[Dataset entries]
┄┄┄┄┄┄┄┄┄┄┄┄┄┄┄┄┄┄┄┄

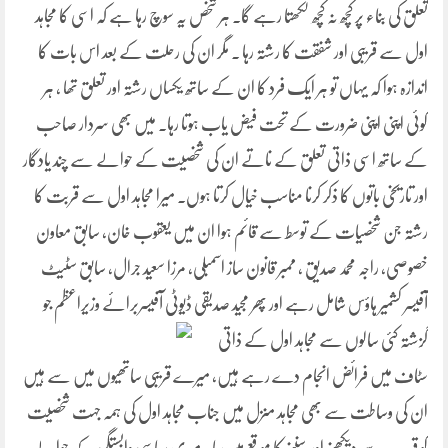
تعلق کی بناء پر کچھ نہ کچھ لکھتا رہے گا۔ ہر شخص یہ سوچ رہا ہے
کہ اسی کا مجاہد
اول سے قریبی اور شفقت کا رشتہ رہا ۔ مگر ان کی رحلت کے بعد اس بات کا
اندازہ ہوا کہ ی
ہاں تو ہر ایک فرد کا ان کے ساتھ یکساں رشتہ اور تعلق تھا ، ہر
کوئی اپنی اپنی ضرورت کے تحت فیض یاب ہوتا رہا۔ میں بھی سردار صاحب
کے ساتھ اسی ذاتی تعلق کے ناتے ان کی شخصیت کے حوالے سے چند یادگار
اور تاریخی باتوں کا ذکر کرنا مناسب خیال کرتا ہوں۔ میرا مجاہد اول سے قربت کا
رشتہ جن شخصیات کے توسط سے قائم ہوا ان میں یعقوب خان، سابق معاون
خصوصی، راجہ محمد صدیق ، ممبر قانون ساز اسمبلی، مرزا سعید جرال، سابق سٹیٹ
آفیسر کشمیر ہاؤس شامل رہے اور پھر مجید صدیقی ڈیوٹی
آفیسربرائے وزیراعظم جو
گزشتہ کئی سالوں سے مجاہد اول کے ذاتی
سٹاف میں فرائض انجام دے رہے ہیں، میرے قریبی ساتھیوں میں
سے ہیں
ان
کی وساطت سے بھی مجاہد منزل میں جناب مجاہد اول کی ہمہ جہت شخصیت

┄┄┄┄┄┄┄┄┄┄┄┄┄┄┄┄┄┄┄┄

[TASK REQUIREMENTS]: Restate each entry word for word. Omit every picture.

[EXERCISE OUTPUT]:
تعلق کی بناء پر کچھ نہ کچھ لکھتا رہے گا۔ ہر شخص یہ سوچ رہا ہے
کہ اسی کا مجاہد
اول سے قریبی اور شفقت کا رشتہ رہا ۔ مگر ان کی رحلت کے بعد اس بات کا
اندازہ ہوا کہ ی
ہاں تو ہر ایک فرد کا ان کے ساتھ یکساں رشتہ اور تعلق تھا ، ہر
کوئی اپنی اپنی ضرورت کے تحت فیض یاب ہوتا رہا۔ میں بھی سردار صاحب
کے ساتھ اسی ذاتی تعلق کے ناتے ان کی شخصیت کے حوالے سے چند یادگار
اور تاریخی باتوں کا ذکر کرنا مناسب خیال کرتا ہوں۔ میرا مجاہد اول سے قربت کا
رشتہ جن شخصیات کے توسط سے قائم ہوا ان میں یعقوب خان، سابق معاون
خصوصی، راجہ محمد صدیق ، ممبر قانون ساز اسمبلی، مرزا سعید جرال، سابق سٹیٹ
آفیسر کشمیر ہاؤس شامل رہے اور پھر مجید صدیقی ڈیوٹی
آفیسربرائے وزیراعظم جو
گزشتہ کئی سالوں سے مجاہد اول کے ذاتی
سٹاف میں فرائض انجام دے رہے ہیں، میرے قریبی ساتھیوں میں
سے ہیں
ان
کی وساطت سے بھی مجاہد منزل میں جناب مجاہد اول کی ہمہ جہت شخصیت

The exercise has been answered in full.